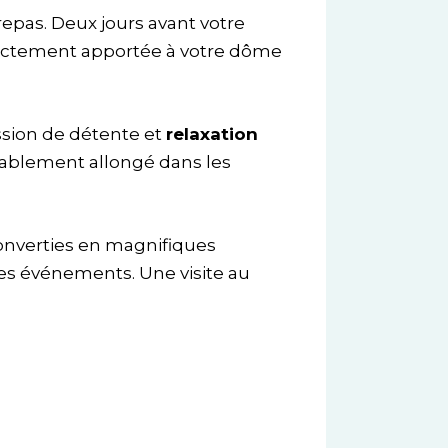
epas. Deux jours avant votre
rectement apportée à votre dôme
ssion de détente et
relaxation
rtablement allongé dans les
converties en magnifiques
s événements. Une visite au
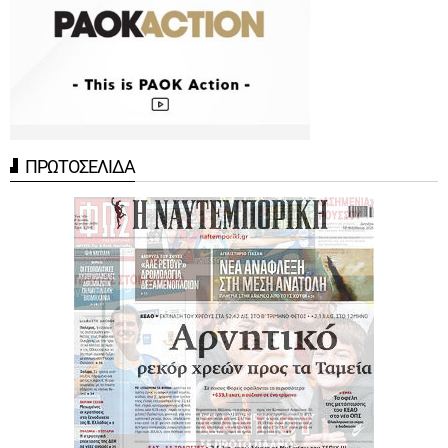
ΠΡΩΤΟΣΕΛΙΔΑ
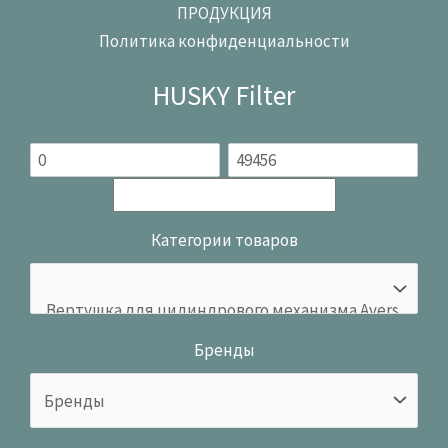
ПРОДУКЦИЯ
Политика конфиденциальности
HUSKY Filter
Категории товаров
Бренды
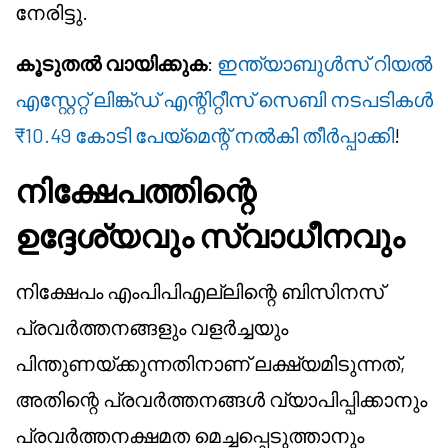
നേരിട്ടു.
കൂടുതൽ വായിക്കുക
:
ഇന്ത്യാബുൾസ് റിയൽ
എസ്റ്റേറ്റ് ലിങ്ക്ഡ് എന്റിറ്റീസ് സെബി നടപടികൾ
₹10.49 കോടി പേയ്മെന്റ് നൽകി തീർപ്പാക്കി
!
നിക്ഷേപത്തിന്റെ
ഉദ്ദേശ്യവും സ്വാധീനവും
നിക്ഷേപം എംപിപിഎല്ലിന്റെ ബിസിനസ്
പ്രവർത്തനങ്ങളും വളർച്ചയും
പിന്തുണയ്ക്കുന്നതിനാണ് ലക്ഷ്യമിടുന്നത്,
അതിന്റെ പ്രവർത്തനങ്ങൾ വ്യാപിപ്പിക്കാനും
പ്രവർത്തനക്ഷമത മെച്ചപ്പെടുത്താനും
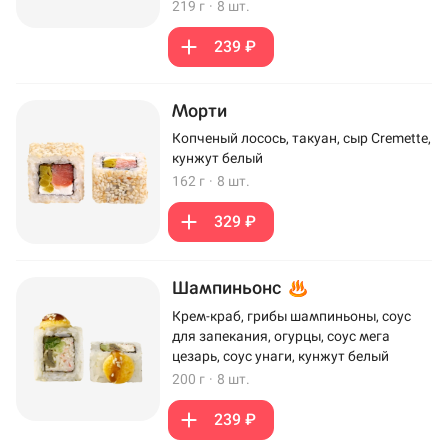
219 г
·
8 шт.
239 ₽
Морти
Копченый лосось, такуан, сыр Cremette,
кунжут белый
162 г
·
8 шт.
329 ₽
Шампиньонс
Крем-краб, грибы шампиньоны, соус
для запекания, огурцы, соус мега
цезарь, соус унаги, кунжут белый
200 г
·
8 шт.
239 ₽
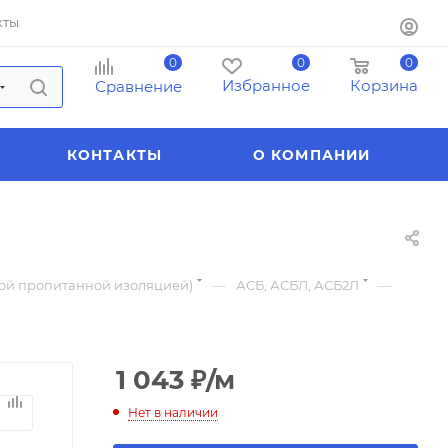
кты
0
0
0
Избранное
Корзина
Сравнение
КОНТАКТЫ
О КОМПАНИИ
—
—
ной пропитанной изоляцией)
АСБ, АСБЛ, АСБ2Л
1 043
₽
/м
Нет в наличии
----
Give the lines again exactly, starting where the entries begin and stopping once the line with "അതിന്റെ പ്രവർത്തനങ്ങൾ വ്യാപിപ്പിക്കാനും" is included; pictures are not copied.

[REPLY]:
epas. Deux jours avant votre
rectement apportée à votre dôme
ssion de détente et
relaxation
rtablement allongé dans les
converties en magnifiques
s événements. Une visite au
ΠΡΩΤΟΣΕΛΙΔΑ
ПРОДУКЦИЯ
Политика конфиденциальности
HUSKY Filter
Категории товаров
Бренды
നേരിട്ടു.
കൂടുതൽ വായിക്കുക
:
ഇന്ത്യാബുൾസ് റിയൽ
എസ്റ്റേറ്റ് ലിങ്ക്ഡ് എന്റിറ്റീസ് സെബി നടപടികൾ
₹10.49 കോടി പേയ്മെന്റ് നൽകി തീർപ്പാക്കി
!
നിക്ഷേപത്തിന്റെ
ഉദ്ദേശ്യവും സ്വാധീനവും
നിക്ഷേപം എംപിപിഎല്ലിന്റെ ബിസിനസ്
പ്രവർത്തനങ്ങളും വളർച്ചയും
പിന്തുണയ്ക്കുന്നതിനാണ് ലക്ഷ്യമിടുന്നത്,
അതിന്റെ പ്രവർത്തനങ്ങൾ വ്യാപിപ്പിക്കാനും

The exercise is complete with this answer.